Sri memandang ke arah Damar lekat-lekat. Hatinya seperti copot, kepalanya bagaikan dihantam gandin titan. Lebih mengejutkan, dalam jeda hening itu, Damar justru tampak makin kesal.
“Aku tidak pernah bercanda tentang hal seserius ini!”
Sebelumnya, setelah satu bulan Damar mendekati Intan, mereka tampak akrab, bisa menjalin hubungan baik, Intan suka Damar, dan Damar nyaman berbincang dengan Intan. Namun, kali ini, selain menyakiti Ratna dan Intan, Damar telah memberi pengakuan amat mengejutkan. Ini bukan muslihat, Sri tidak melihat dendam, tipu daya, atau apa pun di dalam sorot mata pria itu. Deru mesin kendaraan melintas beberapa kali, suasana restoran itu cukup lengang, tidak banyak pengunjung.
“Kau bajingan, Damar!” Sri menaikkan suaranya.

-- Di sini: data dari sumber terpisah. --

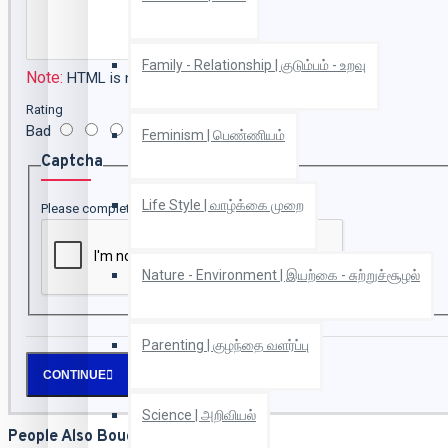
Family - Relationship | குடும்பம் - உறவு
Note:
HTML is not translated!
Rating
Bad
Good
Feminism | பெண்ணியம்
Captcha
Life Style | வாழ்க்கை முறை
Please complete the captcha validation below
Nature - Environment | இயற்கை - சுற்றுச்சூழல்
Parenting | குழந்தை வளர்ப்பு
CONTINUE
Science | அறிவியல்
People Also Bought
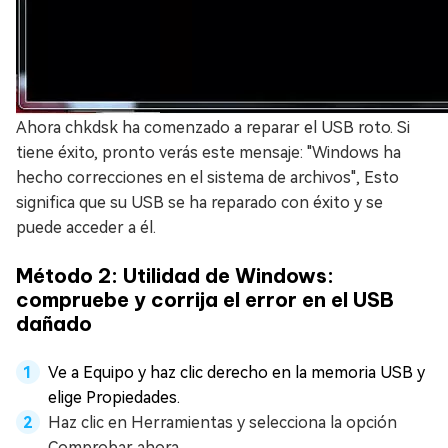
Ahora chkdsk ha comenzado a reparar el USB roto. Si
tiene éxito, pronto verás este mensaje: "Windows ha
hecho correcciones en el sistema de archivos", Esto
significa que su USB se ha reparado con éxito y se
puede acceder a él.
Método 2: Utilidad de Windows:
compruebe y corrija el error en el USB
dañado
Ve a Equipo y haz clic derecho en la memoria USB y
elige Propiedades.
Haz clic en Herramientas y selecciona la opción
Comprobar ahora.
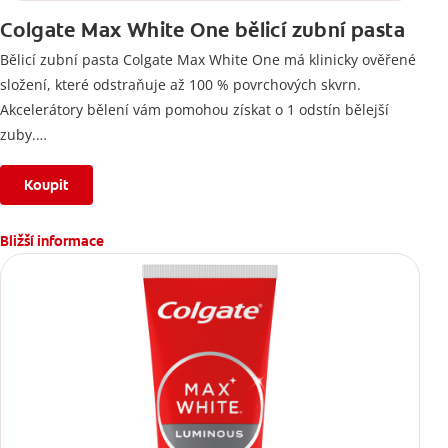
Colgate Max White One bělicí zubní pasta
Bělicí zubní pasta Colgate Max White One má klinicky ověřené
složení, které odstraňuje až 100 % povrchových skvrn.
Akcelerátory bělení vám pomohou získat o 1 odstín bělejší
zuby.
*Po 2 týdnech používání.
Koupit
Bližší informace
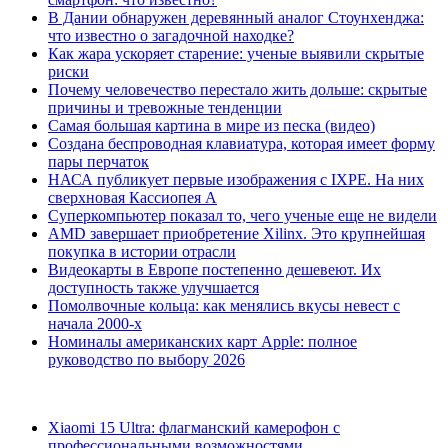
В Дании обнаружен деревянный аналог Стоунхенджа:
что известно о загадочной находке?
Как жара ускоряет старение: ученые выявили скрытые
риски
Почему человечество перестало жить дольше: скрытые
причины и тревожные тенденции
Самая большая картина в мире из песка (видео)
Создана беспроводная клавиатура, которая имеет форму
пары перчаток
НАСА публикует первые изображения с IXPE. На них
сверхновая Кассиопея А
Суперкомпьютер показал то, чего ученые еще не видели
AMD завершает приобретение Xilinx. Это крупнейшая
покупка в истории отрасли
Видеокарты в Европе постепенно дешевеют. Их
доступность также улучшается
Помолвочные кольца: как менялись вкусы невест с
начала 2000-х
Номиналы американских карт Apple: полное
руководство по выбору 2026
Xiaomi 15 Ultra: флагманский камерофон с
профессиональными возможностями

Tiga hari lalu, bahkan Sri tahu betul, mengira kalau Damar akan benar-benar menambatkan hati pada Intan. Setelah berkenalan cukup intens, meski awalnya Intan meragukan. Namun, satu bulan berlalu. Dan kini, Damar benar-benar terombang-ambing.

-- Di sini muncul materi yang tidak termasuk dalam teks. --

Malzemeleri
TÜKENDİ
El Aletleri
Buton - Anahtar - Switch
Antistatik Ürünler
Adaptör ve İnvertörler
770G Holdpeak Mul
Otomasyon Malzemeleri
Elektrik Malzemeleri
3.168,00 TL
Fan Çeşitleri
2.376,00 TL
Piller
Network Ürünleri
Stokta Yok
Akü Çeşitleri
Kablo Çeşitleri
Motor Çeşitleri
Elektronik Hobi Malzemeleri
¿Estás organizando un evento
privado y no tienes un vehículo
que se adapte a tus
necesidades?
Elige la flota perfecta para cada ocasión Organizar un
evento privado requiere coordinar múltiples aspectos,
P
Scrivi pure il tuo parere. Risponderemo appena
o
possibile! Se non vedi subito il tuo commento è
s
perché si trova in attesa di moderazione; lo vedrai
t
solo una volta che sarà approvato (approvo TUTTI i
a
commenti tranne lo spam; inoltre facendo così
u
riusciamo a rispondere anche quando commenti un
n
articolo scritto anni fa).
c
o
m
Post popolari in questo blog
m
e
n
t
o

“Aku sudah melihat dirimu, ikut menemui Adam. Aku mengerti keadaannya, kurasa itu tidak memberi harapan apa pun. Ruang hatiku berkata begitu. Jika ini adalah penolakan dirimu, begitu hina, aku benar-benar marah, Sri!”
“Seharusnya aku yang marah padamu! Kau menghina diriku, bahkan menginjak-injak perasaanku, bahwa kau tahu, aku begitu berharap Adam akan pulih seperti sedia kala, ia akan mengingatku.”
“Sudah kubilang! Aku jatuh cinta padamu! Tidak ada perasaan sebagai seorang sahabat. Kali ini aku membuat pengakuan.”
“Aku ingin menamparmu, Damar! Kau tidak ingat bagaimana Ratna menangis? Ketika kau memutuskan untuk mengencani Intan? Kemudian? Tiga hari lalu! Intan benar-benar putus asa. Dia merasa hidupnya hancur, kacau, seolah tidak ada laki-laki tepat dalam hidupnya. Bagaimana kalau dia tahu, kau justru mengatakan hal tadi padaku? Mengatakan mencintaiku?”